Il ne nous reste qu'un recueil de ce saint, trop pauvre pour porter l'auréole, dont l'intense lueur brille pourtant comme un phare salvateur, répandant sa singulière clarté dans l'épaisseur d'un monde devenu opaque au mystère. J'en ai extrait les cinq bribes de l'usage que j'ai pris pour animer les anguleuses sinuosités de mes constructions labyrinthiques, solidifiées dans une profonde immatérialité.

J'en ai également repris le titre, Ar en deùlin (à prononcer : "are ène deuwline", selon l'intonation groisillonne), signifiant littéralement : sur les deux genoux, parce qu'un seul ne suffirait pas à la vraie piété, cette posture entre-deux gardant encore quelque élégante noblesse adoubée par l'orgueil. Que diable ! affaisse enfin ta suffisance ! homme de peu de force… et laisse aller ton complet abandon à la belle humilité pleinement agenouillée, ne semblant ridicule qu'à l'œil creux des aveuglés par leur arrogante superbe. Miserere nobis.

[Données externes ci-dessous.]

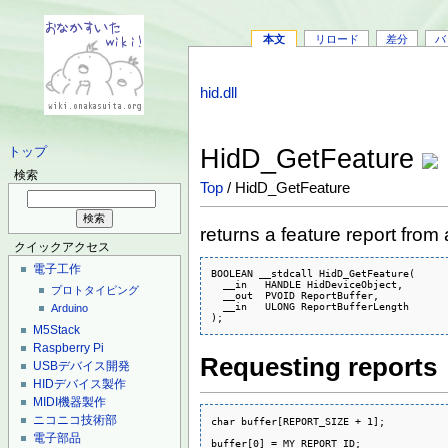
本文
リロード
差分
バ
hid.dll
HidD_GetFeature
トップ
検索
Top
/ HidD_GetFeature
returns a feature report from 
クイックアクセス
電子工作
BOOLEAN __stdcall HidD_GetFeature(

  __in   HANDLE HidDeviceObject,

プロトタイピング
  __out  PVOID ReportBuffer,

  __in   ULONG ReportBufferLength

Arduino
);
M5Stack
Raspberry Pi
Requesting reports
USBデバイス開発
HIDデバイス製作
MIDI機器製作
ニコニコ技術部
char buffer[REPORT_SIZE + 1];

電子部品
buffer[0] = MY_REPORT_ID;
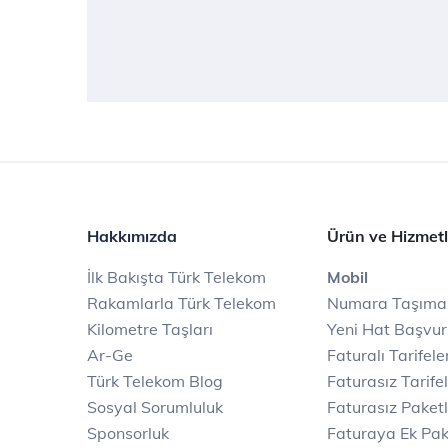
Hakkımızda
Ürün ve Hizmetl
İlk Bakışta Türk Telekom
Mobil
Rakamlarla Türk Telekom
Numara Taşıma
Kilometre Taşları
Yeni Hat Başvu
Ar-Ge
Faturalı Tarifele
Türk Telekom Blog
Faturasız Tarife
Sosyal Sorumluluk
Faturasız Paketl
Sponsorluk
Faturaya Ek Pak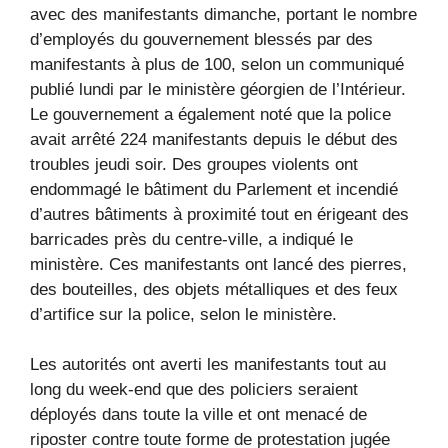
avec des manifestants dimanche, portant le nombre
d’employés du gouvernement blessés par des
manifestants à plus de 100, selon un communiqué
publié lundi par le ministère géorgien de l’Intérieur.
Le gouvernement a également noté que la police
avait arrêté 224 manifestants depuis le début des
troubles jeudi soir. Des groupes violents ont
endommagé le bâtiment du Parlement et incendié
d’autres bâtiments à proximité tout en érigeant des
barricades près du centre-ville, a indiqué le
ministère. Ces manifestants ont lancé des pierres,
des bouteilles, des objets métalliques et des feux
d’artifice sur la police, selon le ministère.
Les autorités ont averti les manifestants tout au
long du week-end que des policiers seraient
déployés dans toute la ville et ont menacé de
riposter contre toute forme de protestation jugée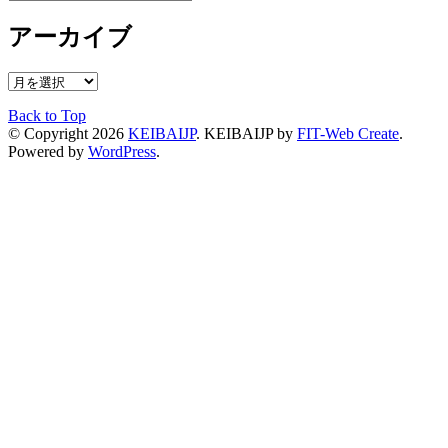
アーカイブ
ア
ー
Back to Top
カ
© Copyright 2026
KEIBAIJP
.
KEIBAIJP by
FIT-Web Create
.
イ
Powered by
WordPress
.
ブ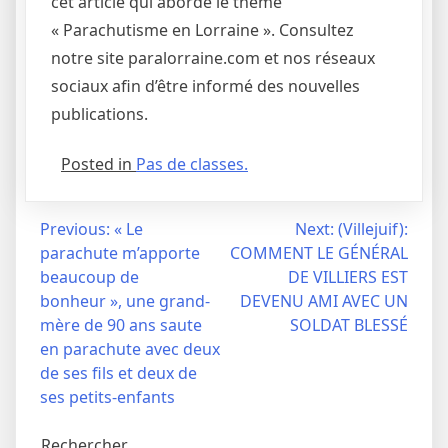
cet article qui aborde le thème
« Parachutisme en Lorraine ». Consultez
notre site paralorraine.com et nos réseaux
sociaux afin d’être informé des nouvelles
publications.
Posted in
Pas de classes.
Navigation
Previous:
« Le
Next:
(Villejuif):
parachute m’apporte
COMMENT LE GÉNÉRAL
de
beaucoup de
DE VILLIERS EST
l’article
bonheur », une grand-
DEVENU AMI AVEC UN
mère de 90 ans saute
SOLDAT BLESSÉ
en parachute avec deux
de ses fils et deux de
ses petits-enfants
Rechercher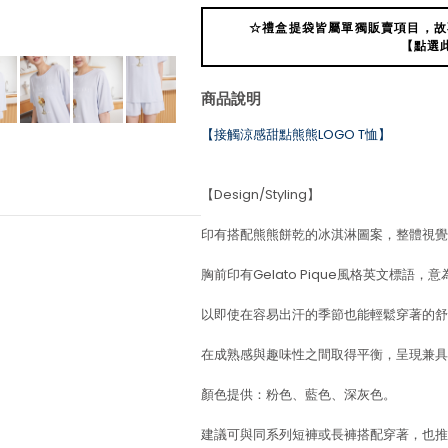
☆禮盒提袋皆屬單獨販賣項目，故
【點選
商品說明
【接觸涼感甜點熊熊LOGO T恤】
【Design/Styling】
印有搭配熊熊餅乾的冰淇淋圖案，整體視覺
胸前印有Gelato Pique風格英文標語
以即使在容易出汗的季節也能輕鬆穿著的舒
在成熟感與趣味性之間取得平衡，呈現兼具
顏色提供：粉色、藍色、深灰色。
建議可與同系列短褲或長褲搭配穿著，也推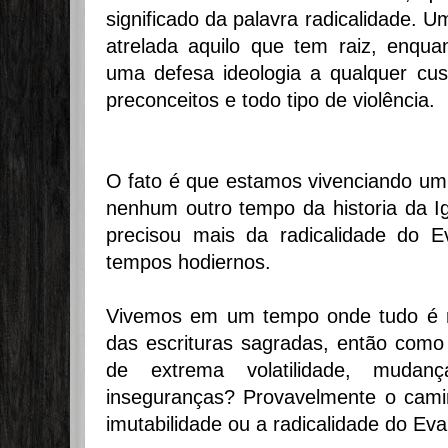
significado da palavra radicalidade. U
atrelada aquilo que tem raiz, enqua
uma defesa ideologia a qualquer cu
preconceitos e todo tipo de violência.
O fato é que estamos vivenciando u
nenhum outro tempo da historia da Ig
precisou mais da radicalidade do 
tempos hodiernos.
Vivemos em um tempo onde tudo é rel
das escrituras sagradas, então como
de extrema volatilidade, mudanç
inseguranças? Provavelmente o cam
imutabilidade ou a radicalidade do Ev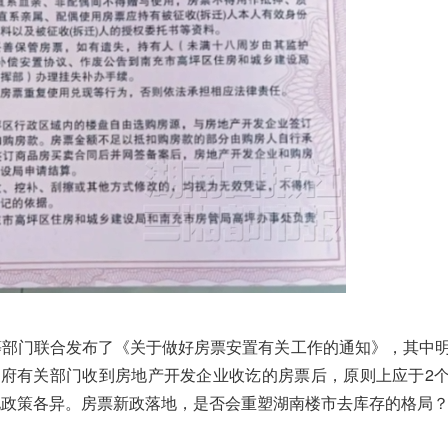
等部门联合发布了《关于做好房票安置有关工作的通知》，其中
政府有关部门收到房地产开发企业收讫的房票后，原则上应于2
地政策各异。房票新政落地，是否会重塑湖南楼市去库存的格局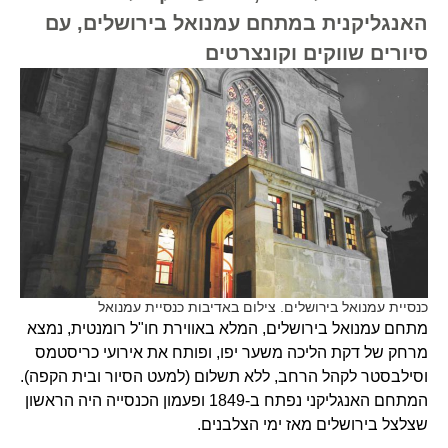
האנגליקנית במתחם עמנואל בירושלים, עם
סיורים שווקים וקונצרטים
כנסיית עמנואל בירושלים. צילום באדיבות כנסיית עמנואל
מתחם עמנואל בירושלים, המלא באווירת חו"ל רומנטית, נמצא
מרחק של דקת הליכה משער יפו, ופותח את אירועי כריסטמס
וסילבסטר לקהל הרחב, ללא תשלום (למעט הסיור ובית הקפה).
המתחם האנגליקני נפתח ב-1849 ופעמון הכנסייה היה הראשון
שצלצל בירושלים מאז ימי הצלבנים.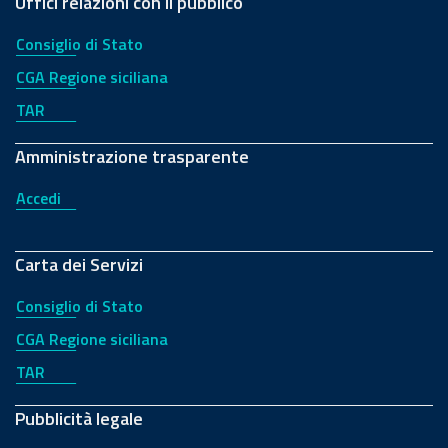
Uffici relazioni con il pubblico
Consiglio di Stato
CGA Regione siciliana
TAR
Amministrazione trasparente
Accedi
Carta dei Servizi
Consiglio di Stato
CGA Regione siciliana
TAR
Pubblicità legale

C'est le même chant et la même écoute exprimés dans des accents ressemblants par un autre cher poète d'un autre isolement, Rainer-Maria Rilke ; et ce n'est pas un hasard s'ils sont réunis dans ma série d'animations infographiques : 1913, année poétique en Europe.

Techniquement, j'ai voulu cette stèle dans un simple aspect granulé granitique, employant à cet effet une peinture (du commerce) spécialement conçue pour. Contrairement aux autres labyrinthes, les lettres du texte sont fixées sur le plat de la tranche des cloisonnements, comme si elles y avaient été sculptées. À noter enfin que le plan symétrique trace un parcours unique et infini.